The one defense that seemed to work was to offer a new product at the same price as the old one — but with more features. The laptops got better graphics, the hard drives spun faster, the cameras picked up more detail, the memory cards held more. (Classic protection of an existing market position)
Feature-itis was a disease, but it was better than the affliction known as consumer boredom.
Even the Flip is experiencing some feature creep. It has a popular model that shoots high-definition video. It’s still the smallest HD camcorder, but it has U.S.B. port rechargers and power adapters, fast forward and rewind and four times as much memory as the original. Wii is still aimed at the market that Microsoft and Sony neglected: young children, older people and others who never played video games. (Innovation should always start with finding new customer segments or outcomes that could be targeted)But it is selling add-ons like the Wii Fit, a souped-up bathroom scale that allows a person to play skiing games, balance contests and musical play-alongs.

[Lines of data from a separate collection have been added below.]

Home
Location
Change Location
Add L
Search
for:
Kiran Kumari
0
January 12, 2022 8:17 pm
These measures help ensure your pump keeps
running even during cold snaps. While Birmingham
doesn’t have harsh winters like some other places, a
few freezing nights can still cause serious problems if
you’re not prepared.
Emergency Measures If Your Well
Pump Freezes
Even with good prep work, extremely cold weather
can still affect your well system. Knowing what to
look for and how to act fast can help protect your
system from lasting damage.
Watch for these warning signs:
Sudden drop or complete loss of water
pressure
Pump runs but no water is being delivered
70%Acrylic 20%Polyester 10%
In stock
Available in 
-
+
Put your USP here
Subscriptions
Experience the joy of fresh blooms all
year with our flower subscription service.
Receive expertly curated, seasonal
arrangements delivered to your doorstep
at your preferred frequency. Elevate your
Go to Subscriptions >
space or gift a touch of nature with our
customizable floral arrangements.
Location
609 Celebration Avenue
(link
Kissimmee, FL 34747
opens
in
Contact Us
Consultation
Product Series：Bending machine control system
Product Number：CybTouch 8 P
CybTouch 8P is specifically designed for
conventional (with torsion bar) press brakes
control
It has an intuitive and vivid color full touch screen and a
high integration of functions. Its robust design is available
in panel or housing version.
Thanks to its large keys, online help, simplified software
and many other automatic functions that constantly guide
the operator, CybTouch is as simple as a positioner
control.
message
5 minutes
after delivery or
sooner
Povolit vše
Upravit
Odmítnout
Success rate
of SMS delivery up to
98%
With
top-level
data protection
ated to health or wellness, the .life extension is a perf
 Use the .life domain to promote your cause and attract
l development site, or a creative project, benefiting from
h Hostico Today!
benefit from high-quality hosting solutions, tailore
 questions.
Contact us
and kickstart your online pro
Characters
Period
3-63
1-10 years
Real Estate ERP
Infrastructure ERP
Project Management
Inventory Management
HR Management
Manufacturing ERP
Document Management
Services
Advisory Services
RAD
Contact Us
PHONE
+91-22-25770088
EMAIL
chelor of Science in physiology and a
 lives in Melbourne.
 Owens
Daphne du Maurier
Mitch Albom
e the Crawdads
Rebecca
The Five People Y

Apple, innovator of business models as much as it is an innovator of electronic geegaws, may have found a solution to the problem of simple products becoming more complex. The Apple iPhone is one of the easiest-to-use devices ever created. At $300, plus a two-year contract that quickly pushes the real price to $1,800, it is hardly in the thrift class with the Wii and the Flip. But it is one of the most popular consumer electronics devices of 2008. Apple is expected to sell more than 14 million of them this year, and it is already the best-selling handset in the United States, according to the market researchers at the NPD Group.

As much as it is part of the distinct trend toward the simple, the iPhone is also part of a trend to make a device versatile. (Another major driver for dramatic growth is bundling/integrating functionality as they have done in the iPhone where the whole brings more value that the individual components.). It is a pretty thing, with a sleek touchscreen that does away with a keyboard. But it is also a hand-held game machine and a musical instrument that plays cowbells or imitates an ocarina. It’s clearly an entertainment device, one that can identify the song playing in a movie or find friends on a map.

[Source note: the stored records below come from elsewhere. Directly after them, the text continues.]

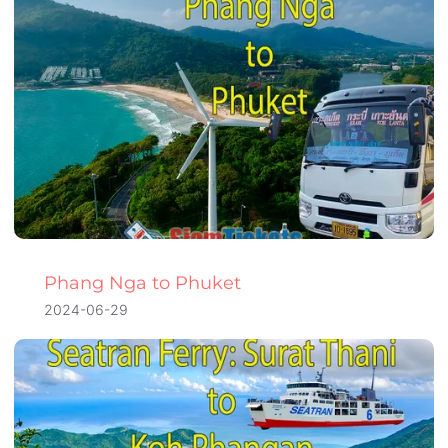
Phang Nga to Phuket
2024-06-29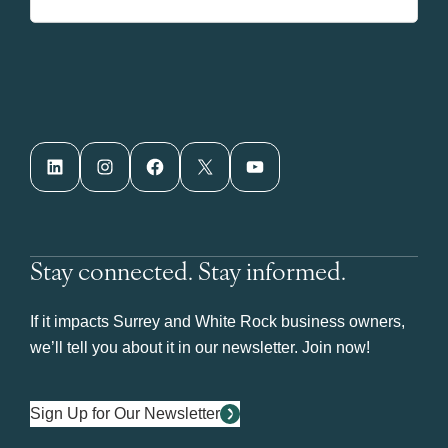
LinkedIn
Instagram
Facebook
X
YouTube
Stay connected. Stay informed.
If it impacts Surrey and White Rock business owners,
we’ll tell you about it in our newsletter. Join now!
Sign Up for Our Newsletter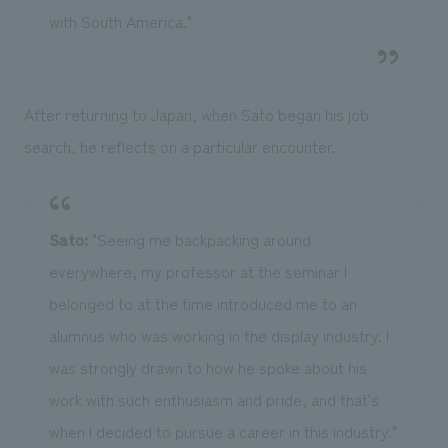
with South America."
After returning to Japan, when Sato began his job
search, he reflects on a particular encounter.
Sato:
"Seeing me backpacking around
everywhere, my professor at the seminar I
belonged to at the time introduced me to an
alumnus who was working in the display industry. I
was strongly drawn to how he spoke about his
work with such enthusiasm and pride, and that's
when I decided to pursue a career in this industry."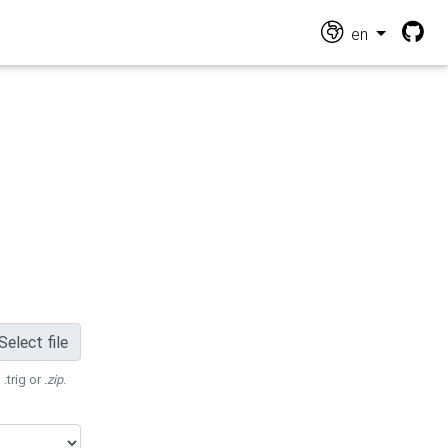
en
Select file
 .trig or
.zip
.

While it is not clear that mainstream electronics manufacturers have caught on, some scrappy start-ups have noticed its utility. One of them, Sonos, has turned the iPhone into a pretty nifty remote control for managing music on Sonos’s whole-house entertainment system. (The application can be downloaded free from the Apple AppStore.) The iPhone taps into a home’s wireless network to control the wireless entertainment system in multiple rooms.
John MacFarlane, the Sonos chief executive, says creation of the software that makes the iPhone a Sonos controller lifted the company’s sales by 20 percent in November. “In this economy,” he noted.

The company gave up some revenue — a regular Sonos controller is about $300 — but the new device exposed the entertainment system to a new audience and thus expanded the market.
Sonos isn’t interested in anything other than music, but a versatile little device that you never let out of your reach could also manage burglar alarms and heating and cooling systems. “I think that is the universal remote control of the future,” Mr. MacFarland said. “And that’s the direction we are headed.”

Right along with stingier consumers.